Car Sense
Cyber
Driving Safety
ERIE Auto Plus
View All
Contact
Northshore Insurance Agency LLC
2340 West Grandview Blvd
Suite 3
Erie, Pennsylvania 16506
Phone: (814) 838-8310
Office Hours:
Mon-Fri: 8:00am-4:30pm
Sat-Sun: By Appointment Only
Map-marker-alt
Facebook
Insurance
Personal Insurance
++++++++++
- **Task statement**: Which lines in the material above include the string "Insurance"? Pull them out.

- **Completed task**:
Northshore Insurance Agency LLC
Insurance
Personal Insurance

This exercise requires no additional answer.